Interesting Facts about Termite Biology & Behavior
- There are approximately 45 species of termites in the U.S. There are more than 2,300 species worldwide.
- Termites are social insects that live in colonies with caste systems, which means termites are organized into different social classes based on their roles and responsibilities.
- The termite caste system has three levels: reproductives, workers and soldiers.
- Worker and soldier termites are blind. Only termites that have become fully mature, reproductive termites develop eyes.
- Since termites live in dark places and many of them are blind, termites communicate through pheromones (chemical signals) and vibrations caused by head-banging.
- Termites build the largest nests of any insect.
- Termites cannot "eat" wood. Termites require the help of single-cell organisms in their guts to digest cellulose (wood).
- Ants are termites main predator. Ants can attack termite colonies or termite workers looking for food.

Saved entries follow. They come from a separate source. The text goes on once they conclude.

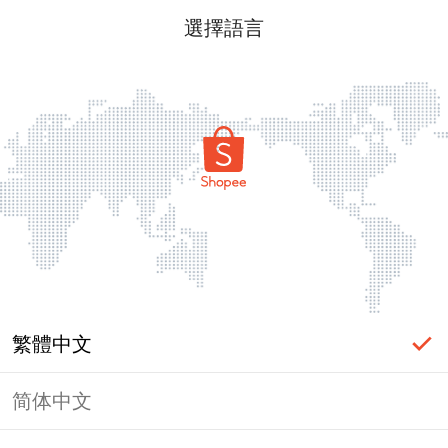
選擇語言
繁體中文
简体中文
頁面無法顯示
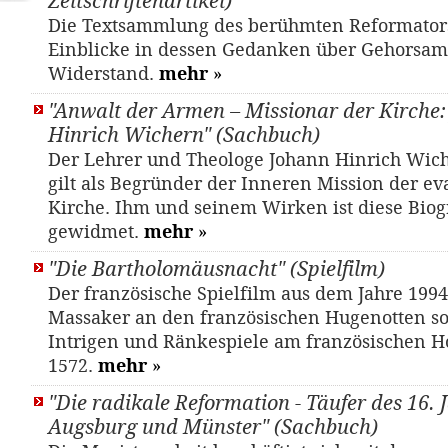
Zeitschriftenartikel)
Die Textsammlung des berühmten Reformators
Einblicke in dessen Gedanken über Gehorsa
Widerstand.
mehr
»
"Anwalt der Armen – Missionar der Kirche
Hinrich Wichern" (Sachbuch)
Der Lehrer und Theologe Johann Hinrich Wich
gilt als Begründer der Inneren Mission der e
Kirche. Ihm und seinem Wirken ist diese Biog
gewidmet.
mehr
»
"Die Bartholomäusnacht" (Spielfilm)
Der französische Spielfilm aus dem Jahre 1994
Massaker an den französischen Hugenotten so
Intrigen und Ränkespiele am französischen H
1572.
mehr
»
"Die radikale Reformation - Täufer des 16. 
Augsburg und Münster" (Sachbuch)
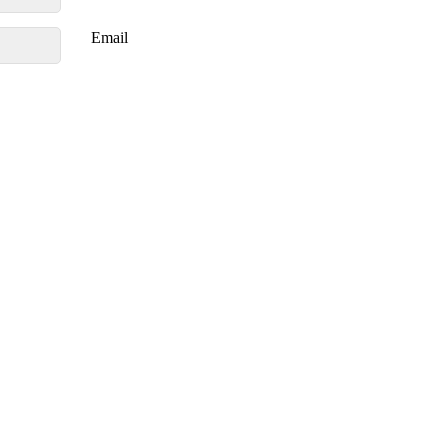
Email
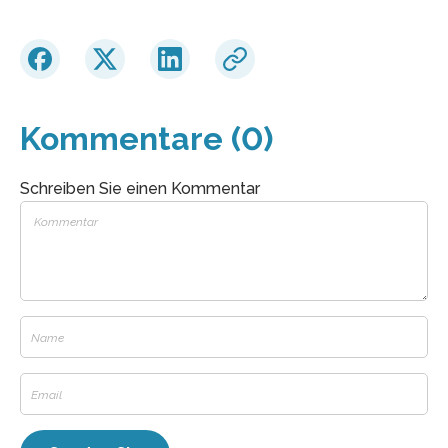
Kommentare (0)
Schreiben Sie einen Kommentar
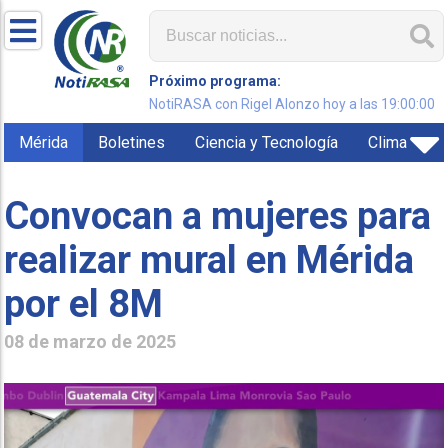
Próximo programa:
NotiRASA con Rigel Alonzo hoy a las 19:00:00
Mérida
Boletines
Ciencia y Tecnología
Clima
Convocan a mujeres para
realizar mural en Mérida
por el 8M
08 de marzo de 2025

- In the U.S., subterranean termites cause more damage than drywood and dampwood termites. Formosan termites, a species of subterranean termite, are responsible for the greatest amount of damage in the U.S.
- In Australia and Africa, very large and architecturally impressive termite mounds have become tourist attractions.
- Termites have lived on Earth for approximately 250 million years.
Termites digest cellulose:
While termites have natural predators such as birds and even larger insects, the use of predators to control a colony is generally unsuccessful. Nematodes, or small worms, have been used in some cases, they cannot control entire colonies.
Termites have the ability to digest cellulose and worker termites must feed and care for workers, the king and queen, and the young. Worker termites communicate via pheromones or scents about food sources, where to go, etc.
Termites are capable of seriously damaging wooden structures. While worker termites consume and damage wood, it is the soldier termites of a few species that pinch, but they cause no injury.
Flying termites, distinguised from ants by straight antennae, straight waists, and four wings of equal size, are winged reproductive termites. Their purpose is to establish a new independent colony away from the original colony.
Termites are social insects meaning that they have a heirarchy and live in a nest as opposed to being solitary. They feed and cooperate with eachother for the success of the colony. The worker termites must feed the young and the soldier termites.
In the US, there about 45 species of termites with just a few species being of structural damage importance. Three groups can cause damage: subterranean, drywood, and dampwood termites. Termites are social insects living in colonies.
Colonies of subterranean termites, the most prevalent, need cellulose as food, moisture, and shelter. Native subterranean termite colonies usually number 60,000 to a million while Formosan termites can number over a million.
Some people call termite colony areas dens as the population is very concentrated and dense. This is primarily true of Formosan subterranean termites. The Formosan nest or den can be very large totally well over a million members.
Most common termites in the US do not build a visible nest or a mound but there are some species that are notable which do. The nose termite builds mounds but this termite is only found in a few areas. Formosan subterranean termites can infest trees and build carton nests.
Drywood termite droppings or pellets are the waste from drywood termites, usually kicked out of the gallery by the termites. These 1mm pellets are six sided and the color of the wood that the termites are consuming usually a wood color.
When a colony is healthy or extremely stressed, alates or winged reproductives are sent from the colony to start new colonies. Alates emerge from the colony and find their way into living spaces through cracks around windows and door frames or any space accessible.
Subterranean termites connect their colonies in the soil underground to their above-ground food sources via mud tubes. These tubes are made from soil and wood combined with termite saliva. These tubes protect the termite from drying out.
Termite tunnels or "tubes" are sheltered pathways created by termites to ensure adequate moisture is maintained and protection is afforded from predators. Tubes are pathways to explore for food or to move from food to the soil.